INÉS.—(Agarrándose a GARCIN.) ¡Déjela, déjela ya! No la toque con sus asquerosas manos de hombre.

GARCIN.—(Rechazándola violentamente.) Venga, basta ya; yo no soy un caballero, ¿sabe?, y no me voy a morir por pegarle a una mujer.

INÉS.—Me lo había prometido, Garcin, recuérdelo. Por favor, usted me lo había prometido.

GARCIN.—Es usted la que ha roto el pacto; basta.

(INÉS se separa y retrocede hasta el fondo de la habitación.)


INÉS.—Haced lo que queráis; sois los más fuertes. Pero acordaos de que yo estoy aquí y que os estoy mirando. No dejaré de miraros ni un solo momento; tendrás que besarla bajo mis ojos. ¡Cómo os odio a los dos!
¡Podéis hacerlo, venga! Estamos en el infierno; ya llegará mi vuelta.
(Durante la escena siguiente los mira sin una palabra.)

GARCIN.—(Vuelve junto a ESTELLE y la coge por los hombros.) Dame tus labios.
(Una pausa. Se inclina sobre ella, pero bruscamente se yergue.)
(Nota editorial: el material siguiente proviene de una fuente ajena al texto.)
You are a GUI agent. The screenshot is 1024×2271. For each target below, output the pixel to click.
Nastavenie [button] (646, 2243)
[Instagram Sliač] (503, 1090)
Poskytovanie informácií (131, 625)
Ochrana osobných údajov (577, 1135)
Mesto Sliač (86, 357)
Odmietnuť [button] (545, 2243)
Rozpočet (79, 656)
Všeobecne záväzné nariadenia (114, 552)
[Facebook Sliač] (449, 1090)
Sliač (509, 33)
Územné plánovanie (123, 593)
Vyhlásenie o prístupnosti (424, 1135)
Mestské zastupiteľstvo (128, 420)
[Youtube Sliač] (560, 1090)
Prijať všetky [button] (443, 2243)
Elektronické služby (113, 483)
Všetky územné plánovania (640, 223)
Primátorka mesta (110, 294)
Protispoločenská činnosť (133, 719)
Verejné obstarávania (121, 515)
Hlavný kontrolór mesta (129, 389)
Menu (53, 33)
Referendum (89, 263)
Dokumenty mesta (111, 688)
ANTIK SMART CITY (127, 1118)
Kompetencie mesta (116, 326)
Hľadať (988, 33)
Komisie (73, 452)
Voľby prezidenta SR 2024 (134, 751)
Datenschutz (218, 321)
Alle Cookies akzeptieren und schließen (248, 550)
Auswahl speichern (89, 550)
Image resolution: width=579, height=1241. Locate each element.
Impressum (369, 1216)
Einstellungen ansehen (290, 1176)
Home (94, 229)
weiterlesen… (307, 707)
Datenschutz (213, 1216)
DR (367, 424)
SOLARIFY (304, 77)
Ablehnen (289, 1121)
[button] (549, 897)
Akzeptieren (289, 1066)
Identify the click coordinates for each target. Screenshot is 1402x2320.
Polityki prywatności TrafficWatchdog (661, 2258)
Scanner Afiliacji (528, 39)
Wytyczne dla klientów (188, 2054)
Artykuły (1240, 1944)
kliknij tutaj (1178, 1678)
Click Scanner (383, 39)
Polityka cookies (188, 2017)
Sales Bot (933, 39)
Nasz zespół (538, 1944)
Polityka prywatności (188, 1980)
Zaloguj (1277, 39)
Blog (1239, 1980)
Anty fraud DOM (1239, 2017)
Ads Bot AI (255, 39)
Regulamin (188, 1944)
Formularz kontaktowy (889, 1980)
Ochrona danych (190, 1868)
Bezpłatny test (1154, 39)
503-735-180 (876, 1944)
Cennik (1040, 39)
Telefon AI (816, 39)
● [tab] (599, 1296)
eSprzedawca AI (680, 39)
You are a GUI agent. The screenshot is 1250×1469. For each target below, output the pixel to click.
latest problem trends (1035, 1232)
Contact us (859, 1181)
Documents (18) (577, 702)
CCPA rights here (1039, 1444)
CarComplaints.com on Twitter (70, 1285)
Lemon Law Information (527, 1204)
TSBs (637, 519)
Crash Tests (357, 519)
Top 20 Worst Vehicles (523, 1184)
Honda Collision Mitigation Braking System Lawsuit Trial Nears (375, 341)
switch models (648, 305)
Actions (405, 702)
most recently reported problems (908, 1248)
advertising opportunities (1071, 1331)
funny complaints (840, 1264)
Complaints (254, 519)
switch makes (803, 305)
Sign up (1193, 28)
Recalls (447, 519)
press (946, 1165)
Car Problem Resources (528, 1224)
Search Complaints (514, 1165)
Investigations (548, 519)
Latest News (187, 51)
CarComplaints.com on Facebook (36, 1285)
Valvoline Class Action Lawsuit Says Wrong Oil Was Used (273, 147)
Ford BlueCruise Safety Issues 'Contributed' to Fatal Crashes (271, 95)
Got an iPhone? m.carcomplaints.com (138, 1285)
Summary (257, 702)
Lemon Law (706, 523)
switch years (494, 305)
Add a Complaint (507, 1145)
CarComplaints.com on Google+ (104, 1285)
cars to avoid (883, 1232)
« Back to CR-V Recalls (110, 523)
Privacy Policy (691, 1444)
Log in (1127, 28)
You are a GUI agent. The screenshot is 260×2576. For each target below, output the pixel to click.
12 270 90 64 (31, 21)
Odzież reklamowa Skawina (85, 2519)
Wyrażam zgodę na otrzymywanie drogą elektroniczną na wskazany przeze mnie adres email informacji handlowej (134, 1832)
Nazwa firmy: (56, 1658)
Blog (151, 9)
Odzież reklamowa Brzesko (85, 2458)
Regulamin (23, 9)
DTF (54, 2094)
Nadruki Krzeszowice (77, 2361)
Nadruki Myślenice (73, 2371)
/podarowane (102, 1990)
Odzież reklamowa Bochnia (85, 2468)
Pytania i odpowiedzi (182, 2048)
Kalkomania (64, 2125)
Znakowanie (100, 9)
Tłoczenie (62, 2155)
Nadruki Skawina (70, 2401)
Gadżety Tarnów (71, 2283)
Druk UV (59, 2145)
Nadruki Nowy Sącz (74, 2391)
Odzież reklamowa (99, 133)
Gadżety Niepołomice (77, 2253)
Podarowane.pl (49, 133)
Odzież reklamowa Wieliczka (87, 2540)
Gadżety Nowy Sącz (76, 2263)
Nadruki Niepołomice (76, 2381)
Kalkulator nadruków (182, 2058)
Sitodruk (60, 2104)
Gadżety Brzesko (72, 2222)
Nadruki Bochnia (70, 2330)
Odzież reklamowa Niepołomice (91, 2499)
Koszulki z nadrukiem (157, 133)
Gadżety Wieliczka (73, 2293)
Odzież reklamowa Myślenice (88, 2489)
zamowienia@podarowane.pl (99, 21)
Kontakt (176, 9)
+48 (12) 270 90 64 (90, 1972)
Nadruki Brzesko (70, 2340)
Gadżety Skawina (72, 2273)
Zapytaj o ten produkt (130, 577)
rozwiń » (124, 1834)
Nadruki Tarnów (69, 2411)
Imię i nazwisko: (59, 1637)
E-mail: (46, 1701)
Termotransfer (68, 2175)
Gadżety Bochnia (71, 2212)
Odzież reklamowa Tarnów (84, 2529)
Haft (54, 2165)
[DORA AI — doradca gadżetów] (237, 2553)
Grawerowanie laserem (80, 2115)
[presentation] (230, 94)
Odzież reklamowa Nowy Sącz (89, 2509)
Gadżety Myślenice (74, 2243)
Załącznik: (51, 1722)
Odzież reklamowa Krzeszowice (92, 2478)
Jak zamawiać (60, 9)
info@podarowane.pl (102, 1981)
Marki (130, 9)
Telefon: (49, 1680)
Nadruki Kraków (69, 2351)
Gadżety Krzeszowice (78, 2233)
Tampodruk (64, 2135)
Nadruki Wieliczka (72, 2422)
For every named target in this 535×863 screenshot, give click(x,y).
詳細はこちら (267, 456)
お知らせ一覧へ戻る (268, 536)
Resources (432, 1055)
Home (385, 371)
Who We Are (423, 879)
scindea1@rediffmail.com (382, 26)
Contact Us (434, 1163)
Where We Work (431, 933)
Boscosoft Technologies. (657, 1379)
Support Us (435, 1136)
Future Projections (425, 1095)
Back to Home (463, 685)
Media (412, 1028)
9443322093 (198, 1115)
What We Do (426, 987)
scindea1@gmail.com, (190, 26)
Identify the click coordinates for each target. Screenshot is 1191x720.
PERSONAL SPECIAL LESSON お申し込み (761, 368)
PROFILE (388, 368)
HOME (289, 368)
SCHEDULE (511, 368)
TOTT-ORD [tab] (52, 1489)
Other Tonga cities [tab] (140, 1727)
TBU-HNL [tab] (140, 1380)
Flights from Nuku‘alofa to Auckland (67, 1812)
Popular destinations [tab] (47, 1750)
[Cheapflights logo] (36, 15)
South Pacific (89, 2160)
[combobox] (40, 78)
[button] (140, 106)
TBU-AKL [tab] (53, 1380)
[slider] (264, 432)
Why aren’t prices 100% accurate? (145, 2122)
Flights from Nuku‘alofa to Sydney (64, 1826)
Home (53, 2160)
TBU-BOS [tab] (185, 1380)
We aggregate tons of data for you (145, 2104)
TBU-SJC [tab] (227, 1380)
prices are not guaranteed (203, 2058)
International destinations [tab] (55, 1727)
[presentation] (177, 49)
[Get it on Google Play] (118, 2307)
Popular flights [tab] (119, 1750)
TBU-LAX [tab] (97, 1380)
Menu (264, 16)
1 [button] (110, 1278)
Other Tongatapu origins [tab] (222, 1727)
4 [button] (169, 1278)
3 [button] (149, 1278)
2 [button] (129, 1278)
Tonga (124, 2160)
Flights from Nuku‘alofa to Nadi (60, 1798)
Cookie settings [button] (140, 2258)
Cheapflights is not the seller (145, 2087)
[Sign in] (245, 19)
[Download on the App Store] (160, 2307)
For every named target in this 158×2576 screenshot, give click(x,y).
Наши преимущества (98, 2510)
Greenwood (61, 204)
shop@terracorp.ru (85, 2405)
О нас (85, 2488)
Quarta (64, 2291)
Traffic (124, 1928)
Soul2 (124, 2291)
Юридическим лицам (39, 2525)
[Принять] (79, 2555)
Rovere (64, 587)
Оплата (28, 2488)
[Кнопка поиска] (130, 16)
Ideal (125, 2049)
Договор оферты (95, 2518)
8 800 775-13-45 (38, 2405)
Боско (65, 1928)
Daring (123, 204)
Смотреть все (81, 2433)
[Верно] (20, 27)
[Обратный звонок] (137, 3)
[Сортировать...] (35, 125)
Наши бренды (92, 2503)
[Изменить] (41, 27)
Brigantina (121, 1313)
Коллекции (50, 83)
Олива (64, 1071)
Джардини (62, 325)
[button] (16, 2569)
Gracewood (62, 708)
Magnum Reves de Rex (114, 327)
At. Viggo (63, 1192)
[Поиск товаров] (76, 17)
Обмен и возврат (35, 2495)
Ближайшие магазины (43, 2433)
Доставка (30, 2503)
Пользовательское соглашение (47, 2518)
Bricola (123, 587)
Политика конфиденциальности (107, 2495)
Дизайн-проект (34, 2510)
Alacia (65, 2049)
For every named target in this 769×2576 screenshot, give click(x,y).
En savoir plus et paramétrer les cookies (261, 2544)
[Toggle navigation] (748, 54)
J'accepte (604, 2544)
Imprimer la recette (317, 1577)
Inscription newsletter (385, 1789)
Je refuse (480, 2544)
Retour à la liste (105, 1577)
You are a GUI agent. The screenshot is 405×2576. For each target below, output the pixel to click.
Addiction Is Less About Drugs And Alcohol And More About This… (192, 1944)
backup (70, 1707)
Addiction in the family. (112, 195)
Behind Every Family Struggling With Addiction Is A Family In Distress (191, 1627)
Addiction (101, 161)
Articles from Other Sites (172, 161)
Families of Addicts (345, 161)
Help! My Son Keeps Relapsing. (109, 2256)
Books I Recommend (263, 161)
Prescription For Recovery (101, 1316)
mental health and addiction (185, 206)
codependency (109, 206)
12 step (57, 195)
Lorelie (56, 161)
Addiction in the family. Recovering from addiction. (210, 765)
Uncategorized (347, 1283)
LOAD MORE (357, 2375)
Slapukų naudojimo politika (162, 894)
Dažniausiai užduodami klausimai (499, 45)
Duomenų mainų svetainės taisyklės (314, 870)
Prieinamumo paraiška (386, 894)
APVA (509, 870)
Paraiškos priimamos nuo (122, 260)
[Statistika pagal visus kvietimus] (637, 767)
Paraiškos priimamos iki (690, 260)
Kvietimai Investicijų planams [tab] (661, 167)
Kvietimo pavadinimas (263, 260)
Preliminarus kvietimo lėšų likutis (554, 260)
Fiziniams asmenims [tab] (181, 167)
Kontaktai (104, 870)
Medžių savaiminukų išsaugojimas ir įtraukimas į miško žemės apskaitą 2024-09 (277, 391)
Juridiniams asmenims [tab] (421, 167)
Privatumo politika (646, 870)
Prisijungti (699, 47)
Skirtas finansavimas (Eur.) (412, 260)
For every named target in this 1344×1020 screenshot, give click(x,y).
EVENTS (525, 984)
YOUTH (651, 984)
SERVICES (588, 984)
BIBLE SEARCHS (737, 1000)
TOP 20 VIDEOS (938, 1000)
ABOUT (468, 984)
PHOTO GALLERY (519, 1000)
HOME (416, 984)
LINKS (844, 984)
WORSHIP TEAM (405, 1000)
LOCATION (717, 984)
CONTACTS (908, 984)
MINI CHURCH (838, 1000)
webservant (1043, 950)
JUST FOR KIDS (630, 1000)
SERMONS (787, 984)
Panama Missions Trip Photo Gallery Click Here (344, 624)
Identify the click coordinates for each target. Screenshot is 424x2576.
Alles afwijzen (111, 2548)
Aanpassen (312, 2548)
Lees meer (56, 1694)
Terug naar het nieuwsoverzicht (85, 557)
ESTELLE.—(Con un gesto de despecho.) Qué... (Una pausa.) Ya te he dicho que no te preocupes de ella.

GARCIN.—Es lo otro, lo otro. (Una pausa.) Gómez está ahora en el periódico. Han cerrado las ventanas; así que es invierno. Seis meses. Ya hace seis meses que me... ¿No te lo dije que me distraería? Están tiritando; tienen puestas las chaquetas. Es curioso que allí tengan tanto frío y yo tanto calor. Esta vez sí está hablando de mí.

ESTELLE.—¿Durará mucho eso? (Una pausa.) Por lo menos dime lo que cuenta.

GARCIN.—Nada. No cuenta nada. Es un cerdo, eso es todo. (Presta oído.) Un verdadero cerdo. ¡Bah! (Vuelve con ESTELLE.) ¿Volvemos a lo nuestro?
¿Vas a quererme mucho? ESTELLE.—(Sonriendo.) ¿Quién sabe? GARCIN.—¿Tendrás confianza en mí?
ESTELLE.—Qué pregunta tan tonta; no voy a perderte de vista nunca, y seguro que no será con Inés con quien me engañes.

GARCIN.—Evidentemente. (Una pausa. Suelta los hombros de ESTELLE.) Yo hablaba de otra confianza. (Escucha.) ¡Anda! ¡Anda! Di lo que te parezca; como no estoy ahí para contestarte... (A ESTELLE.) Estelle, tú tienes que darme tu confianza. ¿Quieres?

ESTELLE.—¡Qué de jaleos! Teniendo lo que tienes: mi boca, mis brazos, todo mi cuerpo..., podría ser tan fácil. ¡Mi confianza! Yo no tengo ninguna confianza que dar, ninguna. Me fastidias horriblemente. ¡Ah! Seguro que tienes una cosa muy grave para pedirme una cosa así: mi confianza.

GARCIN.—Me fusilaron.

ESTELLE.—Ya lo sé. Te habías negado a salir. ¿Qué más?

GARCIN.—Yo... No, yo no me había negado del todo. (A los invisibles.) Él habla muy bien y sabe criticar, pero no dice lo que hay que hacer. ¿Qué tenía que hacer yo? ¿Entrar en el despacho del general y decirle: «Mi general, yo no salgo»? ¡Qué tontería! Me hubieran encerrado. ¡Y yo lo que quería era testimoniar, testimoniar! No quería que ahogaran mi voz. (A ESTELLE.) Así que..., que tomé el tren. Me cazaron en la frontera.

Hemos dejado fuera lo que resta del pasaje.